I don't understand how a Garmin 800 will provide live tracking?
Anyway good luck ugo  16

dapaca replied to Arthur Scrimshaw | 9 years ago

It won't. He'd need an 810 at least.

Mike Cotty replied to Arthur Scrimshaw | 9 years ago

I used a Garmin 800 as I found this to be the best compromise in terms of navigation (which I was doing myself) and battery life. I used 4 Power Monkey external battery packs to keep it charged on the bike and had 91% charge left at the end.

For the live tracking I used a mobile iPhone app called 'MapMyTracks'. To keep it charged I stuck it in the support car and then took the phone if the car was heading up the road for a while.
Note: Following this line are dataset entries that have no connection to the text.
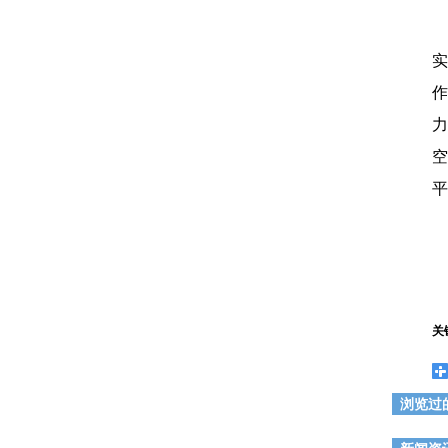
实
作
力
空
平
关
浏览过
Hope that helps! If anyone has any specific questions then feel free to ask and I'll try and answer as best I can.



Roberj4 | 9 years ago

Another epic ride like last year, all the best to Mike.

Philiprints | 9 years ago

He is a magnificent madman.

alotronic | 9 years ago

That's a nice 7-10 day tour route...

I was going to get all Audaxy on this, you know, nothing the beard brigade doesn't do every year around Wales on steel bikes, but then looked at the elevation figure - respect!

Go Mike!

Pub bike replied to alotronic | 9 years ago
alotronic wrote:

That's a nice 7-10 day tour route...

I was going to get all Audaxy on this, you know, nothing the beard brigade doesn't do every year around Wales on steel bikes, but then looked at the elevation figure - respect!

Go Mike!

The second route on here Thonon-Trieste or vide-versa is I suspect partly what his route is based upon with few detours.

This route is 44 cols, 22,000m of climbing, and is a fantastic tour  1

He doesn’t do Simplon pass which is a good choice as that is mainly tunnels going West and a motorway-like descent at 9% for 23km, and manages to fit in a few more mountains to get a bit more climbing in a shorter distance.

Good effort.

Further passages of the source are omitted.